According to a study recently published by NASA in the journal Nature Sustainability, the planet has become greener in the past 20 years. And the main contributors are unexpected: China and India. Together, they account for a third of the increase in leaf area.
The discovery is based on data gathered by MODIS, an instrument that has been orbiting the Earth for almost 20 years. At first, NASA thought that the greening of the planet was a result of a warmer, wetter climate and of fertilization from the added carbon dioxide in the atmosphere. But now, investigators have revealed that those aren’t the only reasons.

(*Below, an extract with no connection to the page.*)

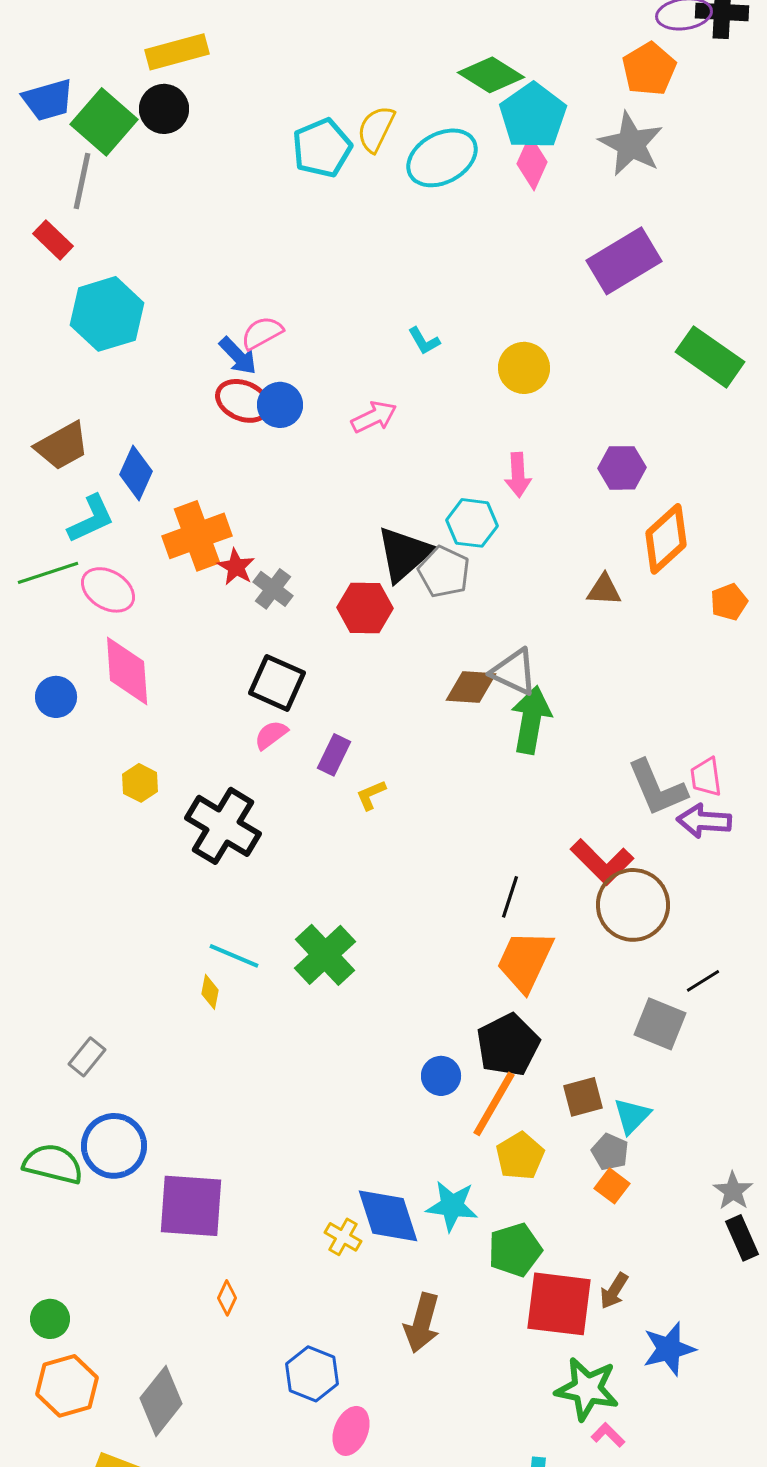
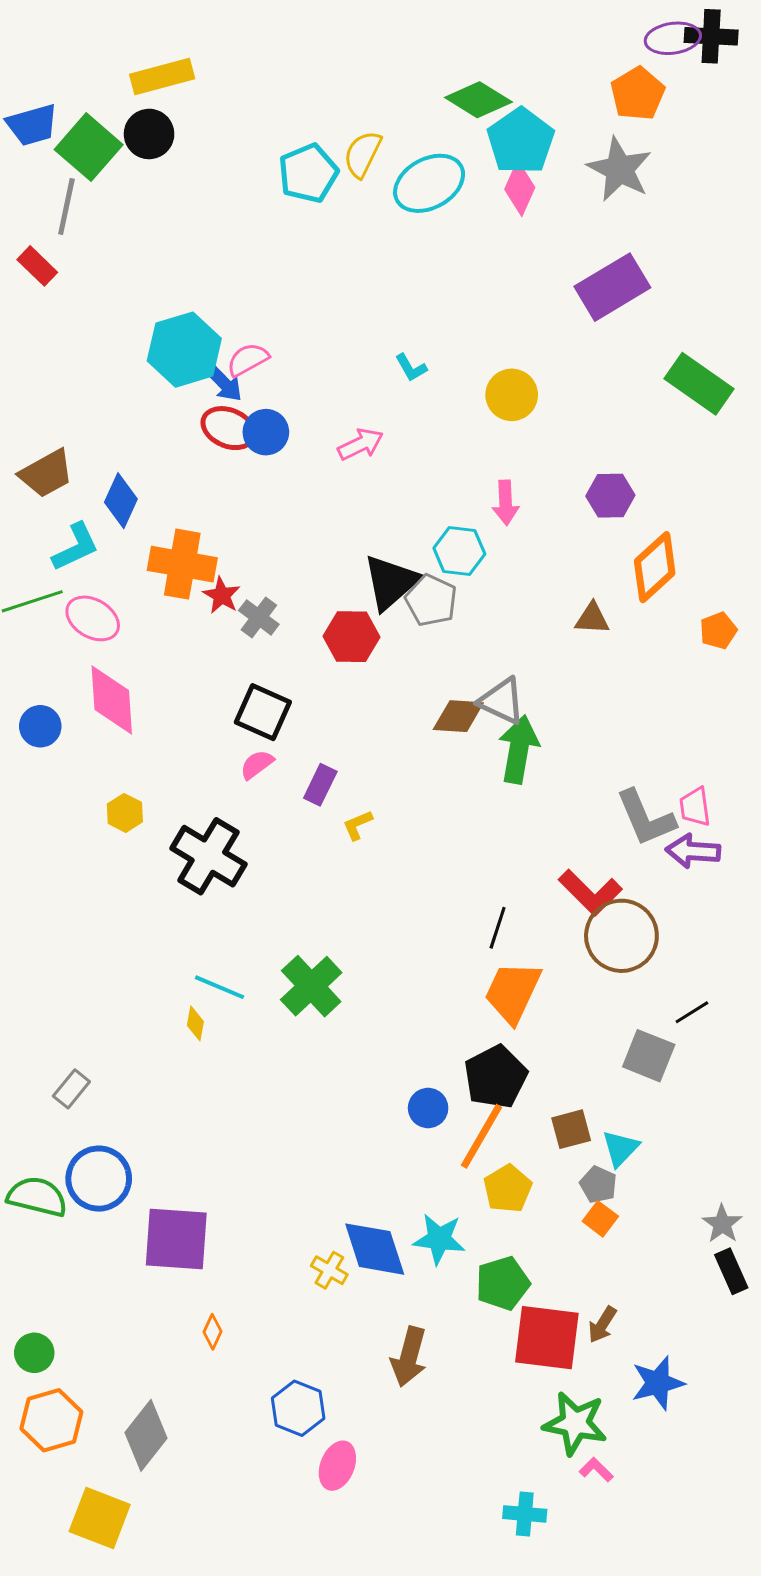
cyan hexagon: (107, 314) -> (184, 350), moved
orange cross: (197, 536) -> (182, 564), turned 30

“The effect stems mainly from ambitious tree planting programs in China and intensive agriculture in both countries,” NASA explained. Specifically, 42% of China’s contribution to the “global greening trend” is from programs to conserve and expand forests; another 32% comes from “intensive cultivation of food crops.” As for India, 82% of the greening is the result of intensive agriculture.
Besides contributing to a greener Earth, the efforts these nations have taken on led to an increase in food production. Since 2000, the cultivation of grains, vegetables, and fruits rose between 35% and 40%.
The increase in leaf area in plants and trees reported by NASA is equivalent to the area covered by all the Amazon rainforests. However, the investigators note, this gain “does not offset the damage from loss of natural vegetation in tropical regions, such as Brazil and Indonesia. The consequences for sustainability and biodiversity in those ecosystems remain.”